* [DATA PROVIDED]

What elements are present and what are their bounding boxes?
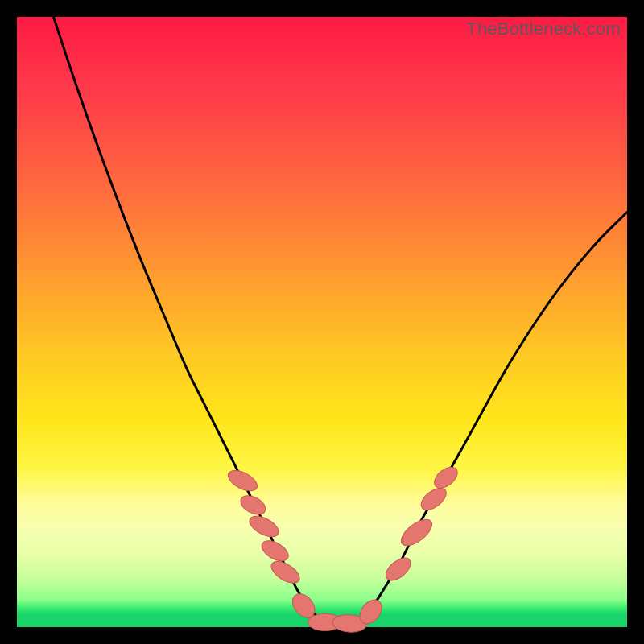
curve-svg <box>17 17 627 627</box>
plot-area: TheBottleneck.com <box>17 17 627 627</box>
curve-marker <box>268 557 303 588</box>
curve-marker <box>246 512 282 541</box>
curve-marker <box>417 484 450 514</box>
curve-marker <box>431 463 461 493</box>
curve-markers <box>225 463 461 633</box>
bottleneck-curve <box>53 17 627 628</box>
curve-marker <box>382 554 415 584</box>
curve-marker <box>225 466 260 495</box>
curve-marker <box>237 492 269 518</box>
curve-marker <box>258 537 291 565</box>
chart-frame: TheBottleneck.com <box>0 0 644 644</box>
curve-marker <box>397 514 436 551</box>
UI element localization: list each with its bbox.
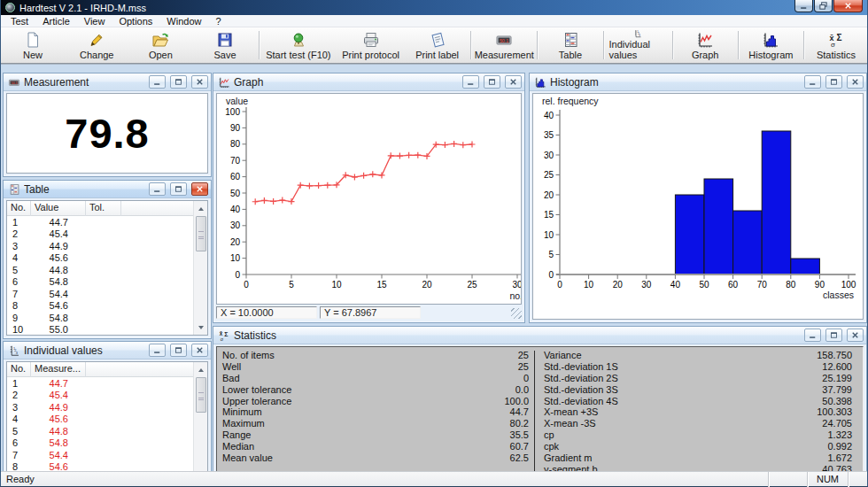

* [PROBLEM DESCRIPTION] Would you return the records exactly as written, minus any image?

* [TASK RESPONSE]
What elements are present and what are their bounding boxes?
curve-svg <box>17 17 627 627</box>
plot-area: TheBottleneck.com <box>17 17 627 627</box>
curve-marker <box>268 557 303 588</box>
curve-marker <box>246 512 282 541</box>
curve-marker <box>417 484 450 514</box>
curve-marker <box>431 463 461 493</box>
curve-markers <box>225 463 461 633</box>
bottleneck-curve <box>53 17 627 628</box>
curve-marker <box>382 554 415 584</box>
curve-marker <box>225 466 260 495</box>
curve-marker <box>237 492 269 518</box>
curve-marker <box>258 537 291 565</box>
chart-frame: TheBottleneck.com <box>0 0 644 644</box>
curve-marker <box>397 514 436 551</box>
UI element localization: list each with its bbox.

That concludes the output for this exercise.